The National Farmers Union (NFU) welcomes the opportunity to comment on the proposal by the Canadian Food Inspection Agency (CFIA) to amend the Seeds Regulations. Specifically, the CFIA seeks to allow variety registrants to cancel the registration of seed varieties on request, to move all forage crop kinds from Part I to Part III of Schedule III and to move soybeans from Part I to Part III of Schedule III.
The NFU strongly opposes the proposal and urges the CFIA to retain the seed regulations that currently exist.
The proposed changes are significant and would cause harm to farmers and to Canadian agriculture. The regulatory impact analysis (http://www.gazette.gc.ca/rp-pr/p1/2013/2013-03-09/html/reg1-eng.html ) indicates that the consultation was primarily with seed developers and sellers (commercial plant breeders, university research programs, seed companies, public and private plant breeders, major industry associations, the Canadian Seed Trade Association, the Canadian Seed Growers’ Association). The National Farmers Union participated in the 2009 consultation process that sought input on proposed changes to the variety registration system. We did not support moving crop kinds out of Part I, and we clearly stated our position during the meetings. We were not alone in our position, yet the regulatory impact statement says “Participating stakeholders indicated support for movement to Part Ⅲ, citing faster producer access to new varieties and reduced regulatory burden for variety developers.” In fact, the regulatory impact analysis says that only 56 stakeholders will be affected by the amendments, and each stakeholder is expected to save $1,956 per year. According to the Census, there were over 27,000 farms growing soybeans and nearly 125,000 growing tame hay in 2011. Clearly, the interests of farmers as seed users have not been taken seriously.

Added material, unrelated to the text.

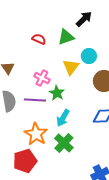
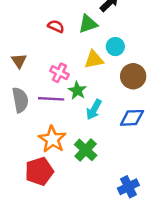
yellow triangle: (71, 67) -> (94, 60), turned 42
cyan arrow: (63, 118) -> (94, 110), moved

The seed variety registration system was set up to ensure that seed sold in Canada meets quality standards to protect farmers from unscrupulous sellers and to protect Canada’s national interest by ensuring that crops are not at risk due to disease susceptibility and other losses that can be prevented through public interest seed regulation. The CFIA, as the public regulatory body, has a duty to protect the public interest and a duty to ensure that the interests of the less powerful are protected. The proposed seed variety regulation and the CFIA’s regulatory impact analysis indicate it is prepared to abandon these duties.
The proposed regulation will significantly change the variety registration process by moving soybeans and all forages from Part I to Part III of Schedule III and by allowing the owner of a variety to cancel the variety’s registration.